Hero image for "The Postmortem That Only Asks "What Broke" Is Missing the Harder Question"

The Postmortem That Only Asks "What Broke" Is Missing the Harder Question


You're in the postmortem. The timeline is on the screen. Someone walks through the sequence: the deploy went out, the error rate climbed, the alert fired, the on-call responded, the rollback happened. Forty-five minutes of production impact, documented cleanly. Action items assigned. Meeting adjourned.

And somewhere in that room, the question nobody asked: why did the on-call take eleven minutes to start the rollback after the alert fired?

Not as blame. As signal.


The Timeline Is the Easy Part

Most postmortems are good at reconstructing what happened to the system. They're much worse at reconstructing what happened to the people responding to it. The technical sequence is recoverable from logs. The human sequence — what the responder saw, what they tried first, what they weren't sure about, where they got stuck — lives mostly in memory, and memory degrades fast under post-incident relief.

This matters because the failure modes that will actually hurt you aren't usually in the code. They're in the gap between "alert fired" and "correct action taken." That gap is where your runbooks, your tooling, your team's shared mental models, and your escalation paths all get stress-tested simultaneously. And most postmortems treat it as a footnote.

The technical root cause gets a section. The human factors get an action item: "improve runbook clarity." Which is the operational equivalent of writing "be better" and calling it a plan.


What the Response Sequence Actually Reveals

When you slow down and reconstruct the responder's experience — not just the system's behavior — you start finding a different class of problem.

The eleven-minute delay before rollback might reveal that the on-call wasn't sure the rollback was safe. Which reveals that the deploy process doesn't make rollback safety obvious. Which reveals a gap in how deploys are communicated to the team. That's three distinct problems, none of which show up in a timeline that only tracks system state.
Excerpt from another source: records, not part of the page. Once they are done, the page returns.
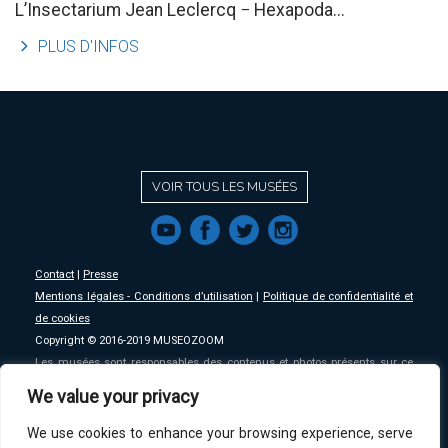
L’Insectarium Jean Leclercq − Hexapoda...
l
PLUS D'INFOS
VOIR TOUS LES MUSÉES
f
a
b
e
Contact
|
Presse
Mentions légales - Conditions d’utilisation
|
Politique de confidentialité et
de cookies
Copyright © 2016-2019 MUSEOZOOM
Les musées sont responsables des contenus et photos présents sur ce
site, MSW se décharge de toute responsabilité sur ceux-ci.
We value your privacy
We use cookies to enhance your browsing experience, serve
An initative of
MSW
.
Or the delay reveals that the responder was waiting for a second opinion before acting. Which might be exactly the right instinct given your blast radius — or it might be a symptom of an on-call rotation where people don't feel empowered to act alone. Those are very different problems with very different fixes.
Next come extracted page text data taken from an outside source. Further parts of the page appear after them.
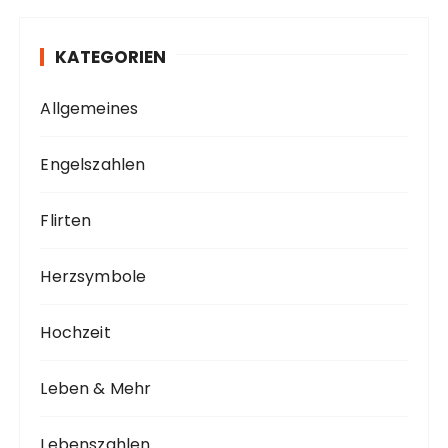
KATEGORIEN
Allgemeines
Engelszahlen
Flirten
Herzsymbole
Hochzeit
Leben & Mehr
Lebenszahlen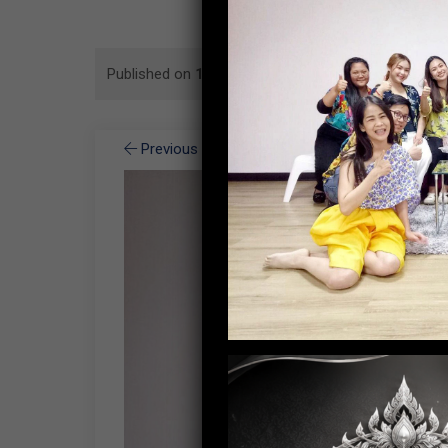
Published on
18 August 2020
in
กิจกรรมสรงน้ำพระ
Previous Image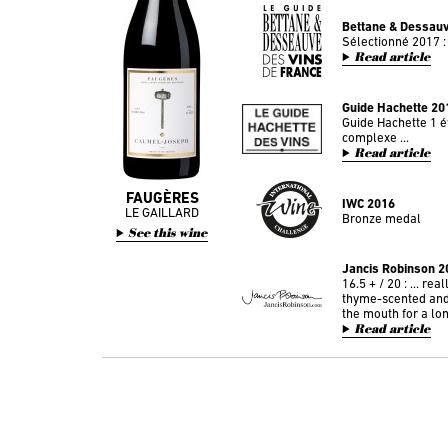
Bettane & Dessau
Sélectionné 2017 :
Read article
Guide Hachette 20
Guide Hachette 1 ét
complexe ...
Read article
FAUGÈRES
IWC 2016
LE GAILLARD
Bronze medal
See this wine
Jancis Robinson 2
16.5 + / 20 : ... real
thyme-scented and 
the mouth for a lon
Read article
The pattern I keep seeing: teams optimize their postmortems for the story they can tell confidently, which is the technical story. The human story requires asking responders questions that feel uncomfortably close to "why didn't you do the right thing faster" — and most postmortem facilitators don't want to go there. So they don't. And the same response delays show up in the next incident.


Running the Human Timeline

The fix isn't complicated, but it requires deliberate structure. After you've built the technical timeline, build a parallel responder timeline. For each decision point — first action taken, escalation triggered, rollback initiated, customer communication sent — ask the responder: what did you know at that moment, what were you uncertain about, and what would have helped you act faster or more confidently?

This isn't a blame exercise. Frame it explicitly as a systems question: what does your uncertainty at that moment tell us about our tooling, documentation, or team norms? The responder's hesitation is data about the system they were operating in, not a character flaw.

A few questions that tend to surface useful signal:

  • At what point did you know what the right action was? What made it clear?
  • Was there a moment where you weren't sure whether to escalate? What resolved that?
  • What information were you looking for that you couldn't find quickly?
  • If this happened again tomorrow, what would make you faster?

The answers to these questions are your actual action items. Not "improve runbook clarity" — "add a rollback safety checklist to the deploy runbook because the responder didn't know whether the migration had run." Specific, testable, owned.


The Postmortem as a Learning System

I've written before about how your on-call rotation is a diagnostic tool most teams aren't reading. The postmortem is the same kind of instrument — but only if you're measuring the right things. A postmortem that reconstructs the technical failure and ignores the response experience is like a postmortem that documents the fire but not the broken smoke detector.

The goal isn't to make responders feel good about their performance. It's to understand what your system — including the humans in it — actually did under pressure, so you can make it more reliable next time. That requires asking the harder question: not just what broke, but what made it hard to fix.

The teams that get better at incidents aren't the ones with the cleanest timelines. They're the ones who are honest about the eleven minutes.